### Records supplied
=====
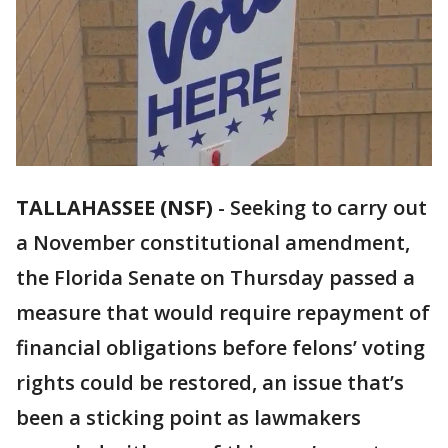
TALLAHASSEE (NSF)
-
Seeking to carry out
a November constitutional amendment,
the Florida Senate on Thursday passed a
measure that would require repayment of
financial obligations before felons’ voting
rights could be restored, an issue that’s
been a sticking point as lawmakers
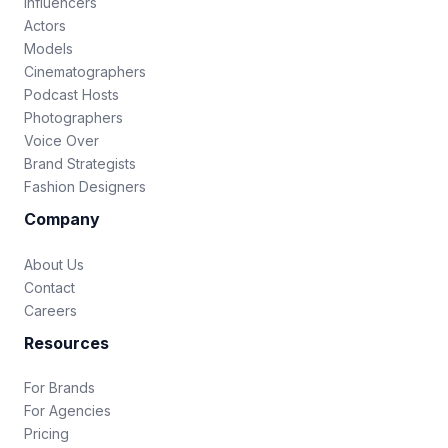
Influencers
Actors
Models
Cinematographers
Podcast Hosts
Photographers
Voice Over
Brand Strategists
Fashion Designers
Company
About Us
Contact
Careers
Resources
For Brands
For Agencies
Pricing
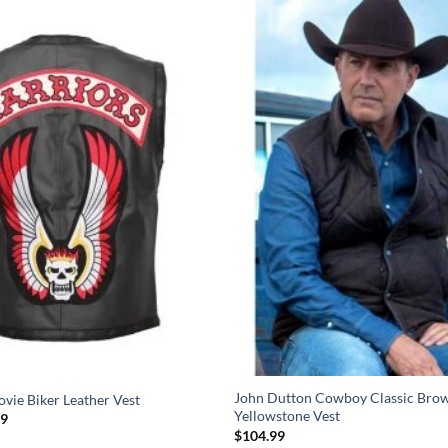
John Dutton Cowboy Classic Brow
vie Biker Leather Vest
Yellowstone Vest
Price
99
range:
$
104.99
$99.99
=====
### Task to carry out
Skip every picture and retype only the lines from the line with "a November constitutional" through the last line of the listing, both ends included, exactly as they appear.

### Response box
a November constitutional amendment,
the Florida Senate on Thursday passed a
measure that would require repayment of
financial obligations before felons’ voting
rights could be restored, an issue that’s
been a sticking point as lawmakers
Influencers
Actors
Models
Cinematographers
Podcast Hosts
Photographers
Voice Over
Brand Strategists
Fashion Designers
Company
About Us
Contact
Careers
Resources
For Brands
For Agencies
Pricing
John Dutton Cowboy Classic Brow
vie Biker Leather Vest
Yellowstone Vest
Price
99
range:
$
104.99
$99.99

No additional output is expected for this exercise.